Bubbie told me that when they were on the train out of the Warsaw Ghetto and heading to the camp, her young niece had nothing to drink and was lying, listless, against her mother—dehydrated and half-dead. They had nothing to offer her, so they spat in a bottle to give her something to drink. When my eyes locked on a
bottle sticking out of the ashes in the dome, it made everything all too real. I had a breakdown. I couldn’t walk, move, or speak. The teachers didn’t think I’d make it through the rest of the trip and contemplated sending me home. I had lost my faith in humanity; Bubbie’s eternal light of optimism had extinguished within me. How could people be so cruel? As we took the bus to the next city, Gill, a popular girl in my grade, who I always assumed made fun of me like everyone else, came and sat next to me. She placed my head on her lap and held me for the next four hours as I cried.
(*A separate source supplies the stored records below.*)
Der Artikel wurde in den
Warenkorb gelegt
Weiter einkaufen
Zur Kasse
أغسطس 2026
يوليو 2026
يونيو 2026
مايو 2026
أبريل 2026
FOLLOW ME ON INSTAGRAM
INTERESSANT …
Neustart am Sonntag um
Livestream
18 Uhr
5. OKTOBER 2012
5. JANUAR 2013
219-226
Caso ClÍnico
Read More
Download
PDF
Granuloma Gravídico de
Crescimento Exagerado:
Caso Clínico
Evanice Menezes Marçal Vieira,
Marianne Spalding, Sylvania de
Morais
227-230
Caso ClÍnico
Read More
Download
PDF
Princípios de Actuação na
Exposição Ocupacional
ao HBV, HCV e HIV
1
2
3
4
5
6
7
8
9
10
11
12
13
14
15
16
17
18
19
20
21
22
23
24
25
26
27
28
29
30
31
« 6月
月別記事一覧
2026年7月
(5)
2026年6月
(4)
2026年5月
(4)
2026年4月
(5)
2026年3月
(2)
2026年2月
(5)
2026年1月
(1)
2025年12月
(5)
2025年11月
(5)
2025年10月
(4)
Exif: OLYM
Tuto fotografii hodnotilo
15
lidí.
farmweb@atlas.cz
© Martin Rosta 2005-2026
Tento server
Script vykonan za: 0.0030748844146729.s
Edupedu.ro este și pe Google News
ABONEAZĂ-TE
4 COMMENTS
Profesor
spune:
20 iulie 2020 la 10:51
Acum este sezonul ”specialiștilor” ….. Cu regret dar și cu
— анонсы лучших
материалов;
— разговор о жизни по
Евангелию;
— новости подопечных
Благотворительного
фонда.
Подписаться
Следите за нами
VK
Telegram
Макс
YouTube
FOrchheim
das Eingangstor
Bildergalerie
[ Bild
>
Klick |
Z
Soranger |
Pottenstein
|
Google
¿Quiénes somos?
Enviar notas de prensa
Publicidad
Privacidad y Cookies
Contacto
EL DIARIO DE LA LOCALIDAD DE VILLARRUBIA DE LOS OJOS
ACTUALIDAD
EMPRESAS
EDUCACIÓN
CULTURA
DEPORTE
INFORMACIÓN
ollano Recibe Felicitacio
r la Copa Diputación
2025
An unlikely friendship was born that reignited my faith in the goodness of others.
After spending time in Poland, visiting sites where death and devastation took place, we flew to Israel for a week to celebrate vibrant, modern Jewish life. I was moved by the energy and spirituality in the air, and I felt my own healing taking place. Regardless of what religion I subscribed to, the land felt sacred, like it belonged to the world—to everyone. We went to the Old City of Jerusalem, where I saw the four sections, the Christian Quarter, Jewish Quarter, Muslim Quarter, and Armenian Quarter, each of which celebrated their differences and uniqueness while united by circumstance and geography. It was a beautiful mosaic of how the world could be and of how I saw myself. That trip left me hopeful that I would see rebirth after devastation. Despite challenges and political upheaval, spring always follows winter, the light comes after the darkness, and hate can turn to hope. It was clear to me that people can overcome anything. Maybe this, too, is what Omar always meant when he said, “Put your losses behind you; tomorrow we win!” Omar and Bubbie were optimists, and I was learning how to be one, too.